(What needs to be done) Check each line of the listing below for the string "ajanslar", then give only the number of lines where it occurs.

(Records for processing)

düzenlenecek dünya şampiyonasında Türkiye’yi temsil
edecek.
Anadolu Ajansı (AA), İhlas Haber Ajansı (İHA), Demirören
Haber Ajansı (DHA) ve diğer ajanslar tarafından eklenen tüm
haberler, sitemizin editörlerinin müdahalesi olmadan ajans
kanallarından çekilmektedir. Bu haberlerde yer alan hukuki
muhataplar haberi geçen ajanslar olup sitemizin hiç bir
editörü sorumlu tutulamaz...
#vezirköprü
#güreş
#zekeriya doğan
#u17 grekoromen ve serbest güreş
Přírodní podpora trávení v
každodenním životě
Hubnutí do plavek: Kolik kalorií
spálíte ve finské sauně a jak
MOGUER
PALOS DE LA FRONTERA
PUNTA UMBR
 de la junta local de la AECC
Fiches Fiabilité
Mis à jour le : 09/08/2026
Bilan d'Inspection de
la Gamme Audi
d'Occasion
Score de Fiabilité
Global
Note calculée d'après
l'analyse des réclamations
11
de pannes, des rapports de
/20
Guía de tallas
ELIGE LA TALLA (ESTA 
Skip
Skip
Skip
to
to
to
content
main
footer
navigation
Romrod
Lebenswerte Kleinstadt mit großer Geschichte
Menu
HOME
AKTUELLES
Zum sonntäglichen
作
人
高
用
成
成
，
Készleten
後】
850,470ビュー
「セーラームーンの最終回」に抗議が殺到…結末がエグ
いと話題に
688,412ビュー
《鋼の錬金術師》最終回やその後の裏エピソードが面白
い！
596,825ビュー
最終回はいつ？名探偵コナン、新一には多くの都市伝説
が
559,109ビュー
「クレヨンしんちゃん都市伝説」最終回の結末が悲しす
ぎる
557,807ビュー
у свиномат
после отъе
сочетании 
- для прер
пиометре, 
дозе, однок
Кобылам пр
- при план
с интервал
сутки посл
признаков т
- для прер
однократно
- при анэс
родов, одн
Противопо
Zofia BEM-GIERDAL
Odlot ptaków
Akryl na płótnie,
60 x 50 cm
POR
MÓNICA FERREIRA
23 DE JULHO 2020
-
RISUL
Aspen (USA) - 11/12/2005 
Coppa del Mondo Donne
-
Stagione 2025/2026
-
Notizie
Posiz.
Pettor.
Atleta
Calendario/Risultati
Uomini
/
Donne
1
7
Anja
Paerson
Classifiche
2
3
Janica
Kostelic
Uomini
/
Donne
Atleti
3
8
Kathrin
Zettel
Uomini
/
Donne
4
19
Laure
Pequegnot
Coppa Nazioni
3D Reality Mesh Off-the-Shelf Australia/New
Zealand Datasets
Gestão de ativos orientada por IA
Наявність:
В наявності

(Written response) 2